St. Louis 20, Missouri
Am enclosing $4.00 for two years subscription renewal to the
ALBUM as it gives me great pleasure to read of other people having
experiences similar to mine. I don’t know what it is that makes
so many people (including me) travel hundreds of miles to see steam
in action, while some of us have worked in different lines of work,
We all know it was a hard life, since you seldom knew just where
you would be even as much as a day in advance, as the threshing
business depended so much on the weather as well as other things. I
was at the home of Milford Reese on July 14 when it rained us out
and there Was a large crowd of people there. It was held over until
the following Wednesday and I, being on vacation, made the second
trip and enjoyed it immensely. On July 24 we stopped at Colchester,
Illinois, and spent the day there having a nice time with hundreds
of people who had driven hundreds of miles for no other reason than
to spend a day around the steam traction engines. Later we visited
the Drexelious Brothers at Bathalta, Illinois, and again met many
friends who had traveled far to see the engines. Just as I was
returning to work after my vacation I received another invitation
for Chas. Humiston’s threshing bee. I was not able to get off
and believe me it was hard to go back to work and miss that one. I
worked around a Worthington Ingersol Rand cooler engine and several
turbines, but they are stationary. I don’t know if that makes a
difference or not, but why do people want to go long distances to
be around a steam engine when the life of a thresherman was such a
hard one? Most everyone who run one will agree to that.
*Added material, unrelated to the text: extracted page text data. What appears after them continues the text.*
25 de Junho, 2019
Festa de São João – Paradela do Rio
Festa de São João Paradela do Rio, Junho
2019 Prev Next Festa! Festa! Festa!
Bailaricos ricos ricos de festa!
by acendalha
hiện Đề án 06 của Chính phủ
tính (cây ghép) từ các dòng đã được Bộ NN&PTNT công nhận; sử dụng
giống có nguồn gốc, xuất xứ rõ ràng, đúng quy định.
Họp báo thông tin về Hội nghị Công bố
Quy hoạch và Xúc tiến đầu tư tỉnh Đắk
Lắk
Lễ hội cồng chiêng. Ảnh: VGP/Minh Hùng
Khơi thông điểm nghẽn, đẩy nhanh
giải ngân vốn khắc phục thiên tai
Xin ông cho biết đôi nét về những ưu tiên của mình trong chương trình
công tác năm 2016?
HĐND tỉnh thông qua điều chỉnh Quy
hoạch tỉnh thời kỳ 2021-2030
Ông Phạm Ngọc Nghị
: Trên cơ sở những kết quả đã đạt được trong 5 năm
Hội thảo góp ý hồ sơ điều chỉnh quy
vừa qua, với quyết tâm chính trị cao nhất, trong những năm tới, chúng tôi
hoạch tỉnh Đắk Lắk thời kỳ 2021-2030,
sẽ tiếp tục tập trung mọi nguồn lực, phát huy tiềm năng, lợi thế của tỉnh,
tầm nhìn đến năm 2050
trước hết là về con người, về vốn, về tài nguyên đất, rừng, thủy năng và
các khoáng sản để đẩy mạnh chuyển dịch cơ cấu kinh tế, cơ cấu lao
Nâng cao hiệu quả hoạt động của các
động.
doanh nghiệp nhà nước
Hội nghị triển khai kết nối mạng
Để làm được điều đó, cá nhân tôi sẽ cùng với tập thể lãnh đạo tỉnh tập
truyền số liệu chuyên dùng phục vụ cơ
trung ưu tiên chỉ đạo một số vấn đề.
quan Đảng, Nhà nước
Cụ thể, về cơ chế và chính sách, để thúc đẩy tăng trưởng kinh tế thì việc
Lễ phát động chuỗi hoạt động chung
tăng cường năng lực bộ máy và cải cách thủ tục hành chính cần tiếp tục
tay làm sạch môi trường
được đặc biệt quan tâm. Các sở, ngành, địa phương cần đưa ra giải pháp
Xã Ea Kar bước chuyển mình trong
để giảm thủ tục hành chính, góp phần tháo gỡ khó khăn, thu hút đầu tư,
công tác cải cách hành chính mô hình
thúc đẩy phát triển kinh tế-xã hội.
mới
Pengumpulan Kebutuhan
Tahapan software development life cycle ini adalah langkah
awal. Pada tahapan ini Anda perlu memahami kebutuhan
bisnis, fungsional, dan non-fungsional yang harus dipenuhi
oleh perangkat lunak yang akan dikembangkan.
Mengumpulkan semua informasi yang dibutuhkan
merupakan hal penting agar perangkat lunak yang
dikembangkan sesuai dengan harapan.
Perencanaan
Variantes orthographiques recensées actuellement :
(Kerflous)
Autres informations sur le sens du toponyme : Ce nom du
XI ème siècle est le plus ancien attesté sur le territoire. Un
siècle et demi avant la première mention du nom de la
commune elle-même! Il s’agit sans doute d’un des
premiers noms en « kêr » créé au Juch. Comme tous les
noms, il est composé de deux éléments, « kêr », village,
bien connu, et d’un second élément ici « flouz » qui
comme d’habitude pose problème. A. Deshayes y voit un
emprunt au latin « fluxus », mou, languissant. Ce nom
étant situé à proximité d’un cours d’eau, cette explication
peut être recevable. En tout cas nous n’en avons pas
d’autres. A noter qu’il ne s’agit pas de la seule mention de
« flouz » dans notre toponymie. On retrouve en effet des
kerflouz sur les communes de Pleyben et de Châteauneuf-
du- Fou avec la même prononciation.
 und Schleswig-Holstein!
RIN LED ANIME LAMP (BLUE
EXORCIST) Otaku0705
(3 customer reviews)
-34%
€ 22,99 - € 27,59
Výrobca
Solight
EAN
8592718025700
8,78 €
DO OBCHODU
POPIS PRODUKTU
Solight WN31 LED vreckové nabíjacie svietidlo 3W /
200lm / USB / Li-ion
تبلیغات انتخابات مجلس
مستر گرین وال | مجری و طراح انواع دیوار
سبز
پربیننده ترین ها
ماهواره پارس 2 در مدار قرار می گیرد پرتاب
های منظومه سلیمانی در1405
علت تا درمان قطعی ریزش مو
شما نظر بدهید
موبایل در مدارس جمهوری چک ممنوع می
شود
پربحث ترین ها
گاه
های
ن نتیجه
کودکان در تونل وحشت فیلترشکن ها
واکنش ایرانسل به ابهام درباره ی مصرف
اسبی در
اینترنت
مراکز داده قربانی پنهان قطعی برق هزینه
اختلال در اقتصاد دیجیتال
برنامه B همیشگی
In the central states the fields and crops were relatively small
but when a person got into the Dakotas and Northwest where the
farms were 4 to 7 thousand acres and some fields having 5 and 6
hundred acres in them, it did not make any difference where you
were on a certain day, if the weather was favorable you threshed
just the same as the day before or the week before, only when it
got along about October or later you wore more clothes to keep warm
and the hose or water pipe froze at night, but you threshed just
the same. They used large machines in that country and always
wanted the machine working to full capacity. Moving was usually
done at noon and was moved so that the haul would be shortest. The
help was paid by the hour and all moving was done so that the
laborers would be working all the time they were paid for. Engines
of 20 to 46 hp. usually furnished ample power.